When Diane Ashmore  visited  Morocco she bought six “organic” pigments from the local souk, from a trader who didn’t speak English very well. Their origins are therefore a mystery but she has managed to identify some of them, although others will remain anonymous until the depths of time. The names for the pigments have been taken from the labels he wrote on them, although Diane suspect some of them may be incorrect.  She states

  • Murex: This is my favourite as it glistens in the light. It is composed of crushed sea shells, and when water is added turns to a bright turquoise in colour. This is the only pigment I’ve managed to positively identify. I have to be careful with it as any escaping flakes tend to dye anything it touches, including carpets, fingers, tabletops, sinks…

jars

  • Mogadon Blue: I suspect this is plant-based and is possibly similar to Indigo.
  • Jojoba: I know that you can get oil from this plant, so perhaps another part of the plant can be dried and used to produce yellow.
  • Caba Caba: This is labelled incorrectly I suspect (possibly Cara Cara? but then that would be red?). It is a red colour when dry which turns to blue when wet. It could be smalt (made from glass) and hopefully doesn’t contain copper which is poisonous.
  • Rose: This is an interesting pigment as it becomes a very deep rich pink when mixed with a binding medium or water.

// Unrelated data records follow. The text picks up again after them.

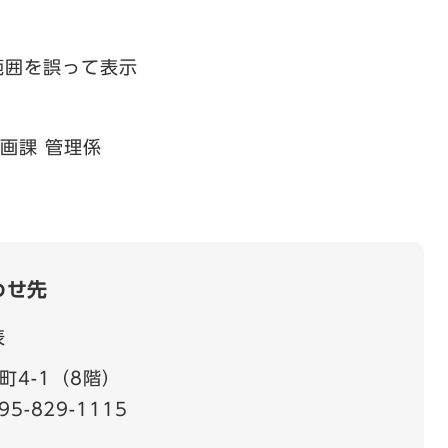
範囲を誤って表示
画課 管理係
わせ先
表
町4-1（8階）
95-829-1115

It is possibly Rose Madder.
  • Pistache: This is my least favourite as it becomes a very pale green when mixed with binding medium (or perhaps it is better used as a dye for fabric).

I know that fabrics and items such as carpets and leather goods are produced in Morocco using these organic pigments. So it would be interesting to know if they can be used successfully in egg tempera without changing radically in colour over time.